Civ. 638 (United Kingdom). See Habas Sinai Ve Tibbi Gazlar Istihsal Andustrisi AS v. V. S. C. Steel Company Ltd., [2013] E. W. H. C. 4071 (Comm.) (United Kingdom); Arsanovia Ltd. v. Cruz Ciy Mauritius Holdings [2013] 2 All. E. R. 1 (United Kingdom); BCY v. BCZ, [2016] S. G. H. C. 249 (Singapore).
[5] Id., Sulamérica, ¶24.
[6] Channel Tunnel Group Ltd. v. Balfour Beatty Construction Ltd [1993] A. C. 334 (United Kingdom).
[7] Nigel supra note 66, at 159 ¶3.13.
[8] Gary B. Born, International Commercial Arbitration, Vol. 1 1684 (2009).
[9] See C v. D, [2007] E. W. C. A. Civ. 1282 (United Kingdom); XL Insurance Ltd. v. Owens Corning, [2001] All. E. R. (Comm.) 530 (United Kingdom).

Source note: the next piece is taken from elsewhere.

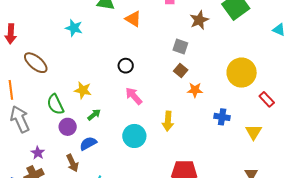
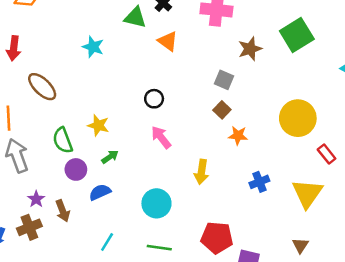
blue cross: (222, 117) -> (259, 182), moved, turned -35
yellow triangle: (254, 132) -> (307, 193), size x1.5
cyan circle: (134, 136) -> (156, 203), moved
brown arrow: (72, 163) -> (63, 211), moved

[10] Nigel supra note 66, at 161 ¶3.23.
[11] Bulgarian Foreign Trade Bank Ltd v Al Trade Finance Inc., Case No. T1881–99, Swedish Supreme Court, 27 October 2000, (2001) XXVI Y. B. C. A. 291 (Sweden).
[12] Matermaco SA v PPM Cranes Inc., Brussels Tribunal de Commerce, 20 September 1999, (2000) XXV Y. B. C. A. 673 (Belgium).
[13] BCY v. BCZ, [2016] S. G. H. C. 249 (Singapore).
[14] New York Convention, 1958 Art. V (1) (a).
[15] UNICTRAL Model Law, 1985 Art. 34 (2) (a).
[16] Pedcor Mgt Co. Inc. Welfare Benefit Plan v North American Indemnity, 343 F. 3d 355 (5th Cir. 2003) (United States of America); AT&T Mobility LLC v Concepcion, 131 S. Ct. 1740, 1753 (2011) (United States of America).
[17] Michael Mustill and Stewart Boyd, Commercial Arbitration, 63 (2nd ed., 1989).
[18] Imperial Life Assurance Co. of Canada v. Colmenares, [1967] S. C. R. 443 (United States of America).
[19] Lilydale Cooperative Ltd. v. Meyn Canada Inc., 2015 O. N. C. A. 281 (Canada).
[20] G. C. Cheshire, Private International Law, 190 (7th ed., 1965).
[21] Lilydale, supra note 94, at ¶15.